Silence is a tricky, fragile thing. For one, it is trumped by everything around it. If confronted by your noise I cannot turn up the volume on my silence to drown out the distraction. I must learn to hold the silence within myself.
Silence is looked upon with suspicion. Refrain from telling your secrets. Decline to offer an opinion. See how uncomfortable that sometimes makes the people around you, even if they have no claim on your secrets. Even if you have no true opinion to offer in that moment.
And silence can be scary. Thoughts and truths that can only work their way to the surface in silence are those we have left long-buried for a reason. In silence we confront the ugliness in ourselves that we often use the noise to deny.

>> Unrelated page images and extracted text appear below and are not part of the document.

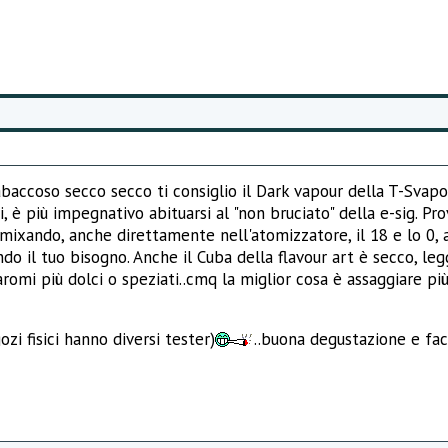
 tabaccoso secco secco ti consiglio il Dark vapour della T-Svapo
i, è più impegnativo abituarsi al "non bruciato" della e-sig. Pr
mixando, anche direttamente nell'atomizzatore, il 18 e lo 0, a
do il tuo bisogno. Anche il Cuba della flavour art è secco, 
romi più dolci o speziati..cmq la miglior cosa è assaggiare più 
zi fisici hanno diversi tester)
..buona degustazione e fac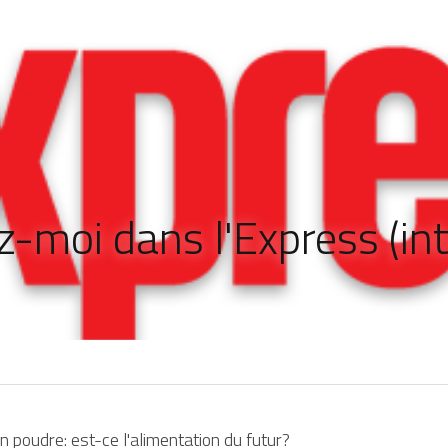
-moi dans l'Express (in
en poudre: est-ce l'alimentation du futur?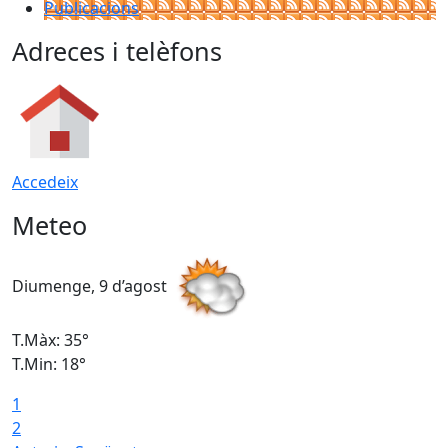
Publicacions
Adreces i telèfons
Accedeix
Meteo
Diumenge, 9 d’agost
D
T.Màx: 35°
T
T.Min: 18°
T
1
T
2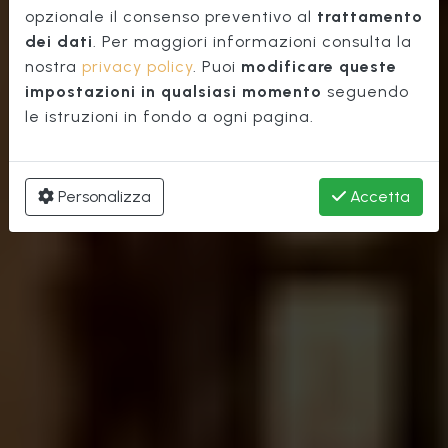
Centro di
opzionale il consenso preventivo al
trattamento
dei dati
. Per maggiori informazioni consulta la
nostra
privacy policy
. Puoi
modificare queste
impostazioni in qualsiasi momento
seguendo
le istruzioni in fondo a ogni pagina.
Personalizza
Accetta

When I was a girl I discovered mornings. I don’t remember precisely why I began occasionally rising before the rest of my family, but I remember clearly a couple of things about those first early mornings. First was silence wholly foreign to my normal experiences living in an apartment with our family of seven. Second was all of the sensations the silence afforded me. The cool air, the smooth surface of the wood floor underneath my bare feet. I don’t have clear memories of our apartment itself during the day in the noise but I can see it clearly in the pre-dawn stillness.

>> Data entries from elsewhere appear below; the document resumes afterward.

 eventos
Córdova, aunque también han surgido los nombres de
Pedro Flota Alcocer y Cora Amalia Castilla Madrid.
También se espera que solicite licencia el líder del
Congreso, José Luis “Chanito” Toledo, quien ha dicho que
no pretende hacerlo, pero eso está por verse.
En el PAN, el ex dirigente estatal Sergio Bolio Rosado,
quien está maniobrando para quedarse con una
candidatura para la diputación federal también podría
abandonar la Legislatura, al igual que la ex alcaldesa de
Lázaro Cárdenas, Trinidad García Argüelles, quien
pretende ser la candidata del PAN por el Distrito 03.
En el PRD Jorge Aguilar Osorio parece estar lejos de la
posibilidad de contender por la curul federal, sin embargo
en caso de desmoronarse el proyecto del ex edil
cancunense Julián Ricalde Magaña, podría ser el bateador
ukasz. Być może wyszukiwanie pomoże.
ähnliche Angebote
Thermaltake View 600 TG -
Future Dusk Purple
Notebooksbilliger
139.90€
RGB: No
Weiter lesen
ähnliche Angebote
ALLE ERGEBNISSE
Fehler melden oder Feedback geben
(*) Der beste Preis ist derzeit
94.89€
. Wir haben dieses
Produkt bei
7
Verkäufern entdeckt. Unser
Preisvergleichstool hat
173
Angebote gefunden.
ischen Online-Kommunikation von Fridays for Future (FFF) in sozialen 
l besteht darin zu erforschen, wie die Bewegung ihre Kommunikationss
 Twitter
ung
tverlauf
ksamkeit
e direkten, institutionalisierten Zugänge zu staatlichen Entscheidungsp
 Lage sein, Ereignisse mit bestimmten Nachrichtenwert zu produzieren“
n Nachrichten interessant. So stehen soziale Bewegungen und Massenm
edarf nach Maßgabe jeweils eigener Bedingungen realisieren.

Even now I rarely notice the sense of the ground beneath my feet except upon arising early from my bed without the clangor of an alarm and unrushed by appointments. I am never so calm, so aware of and at peace with my body, and so open to God as I am in those stolen, silent moments before the sunrise.

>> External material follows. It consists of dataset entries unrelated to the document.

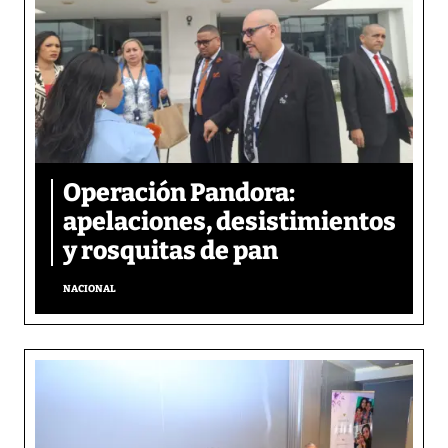
Operación Pandora:
apelaciones, desistimientos
y rosquitas de pan
NACIONAL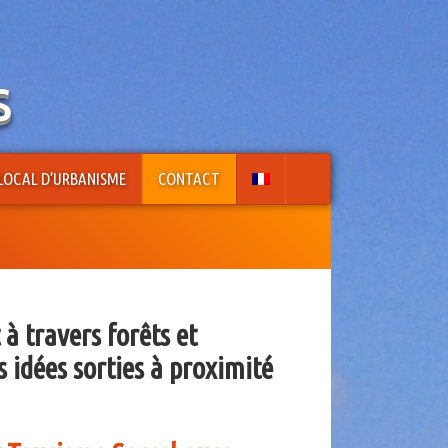
s
LOCAL D’URBANISME
CONTACT
 travers forêts et
 idées sorties à proximité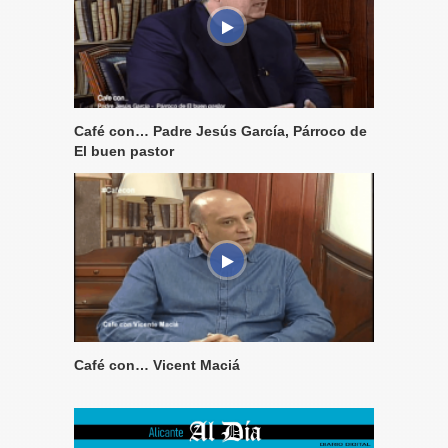
Café con… Padre Jesús García, Párroco de
El buen pastor
Café con… Vicent Maciá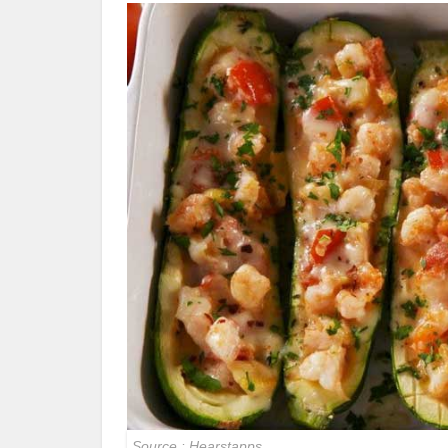
Source : Hearstapps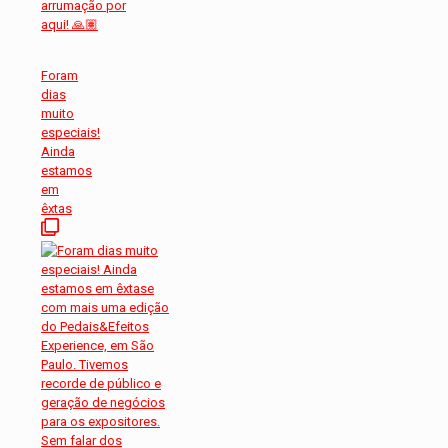
Foram
dias
muito
especiais!
Ainda
estamos
em
êxtas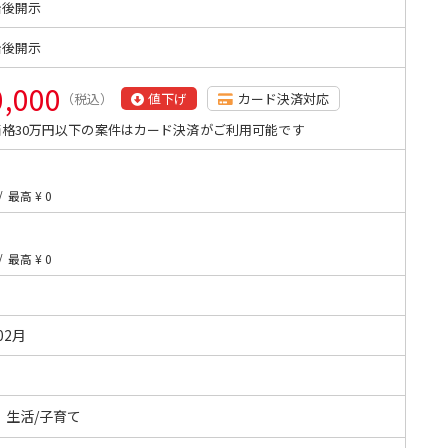
始後開示
始後開示
0,000
（税込）
値下げ
カード決済対応
格30万円以下の案件はカード決済がご利用可能です
/
最高 ¥ 0
/
最高 ¥ 0
02月
・生活/子育て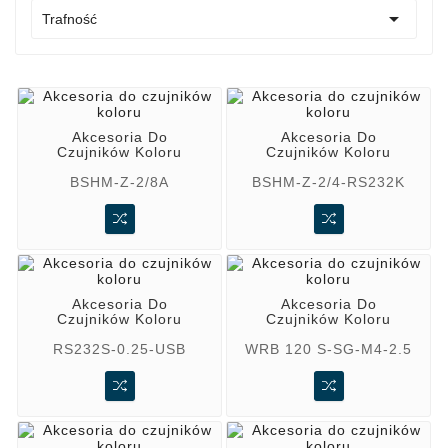

Trafność
Akcesoria Do
Akcesoria Do
Czujników Koloru
Czujników Koloru
BSHM-Z-2/8A
BSHM-Z-2/4-RS232K
Akcesoria Do
Akcesoria Do
Czujników Koloru
Czujników Koloru
RS232S-0.25-USB
WRB 120 S-SG-M4-2.5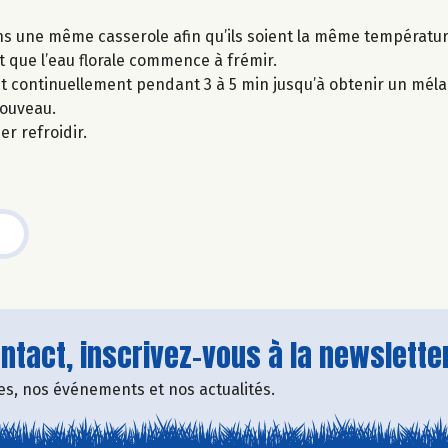
ns une même casserole afin qu’ils soient la même températur
et que l’eau florale commence à frémir.
ant continuellement pendant 3 à 5 min jusqu’à obtenir un mé
nouveau.
r refroidir.
tact, inscrivez-vous à la newsletter
fres, nos événements et nos actualités.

There are many kinds of silence, each with its own nuance and power:
The often unacknowledged silence of refraining from unnecessary or unkind words.
Silence that invites confidences followed by the gracious silence of the listener.
The open-armed silence that shares grief.
The silence of manual work.
The silence of companionship.
The silence of a gesture that can castigate, insult, or love. The silence of the other cheek turned.
There is the wordy silence of the writer and the thirsty silence of the reader.
There is the silence of breath, of meditation, of prayer and of worship.
On the last day of my vacation in Florence I went to the Uffizi. I ended my trip through the art and sat down at a rooftop café. I drank hot chocolate, watched the amazing Tuscan sunset, and listened to the bells ring. I was at eye level with those bells. I remember the moment as still, though many people were around me. I would not have objected to a travel companion at that moment. We could have enjoyed a kind of silence together.
Merry Christmas. May this be a special and silent night for you and yours.











This is why I love you. If there could has been a more perfect thing for me to read, right now, at this moment, I can’t imagine what. Thanks. Merry Christmas, friend.
Thank you Katie! Merry Christmas to you too. And thank you for being my biggest writing cheerleader.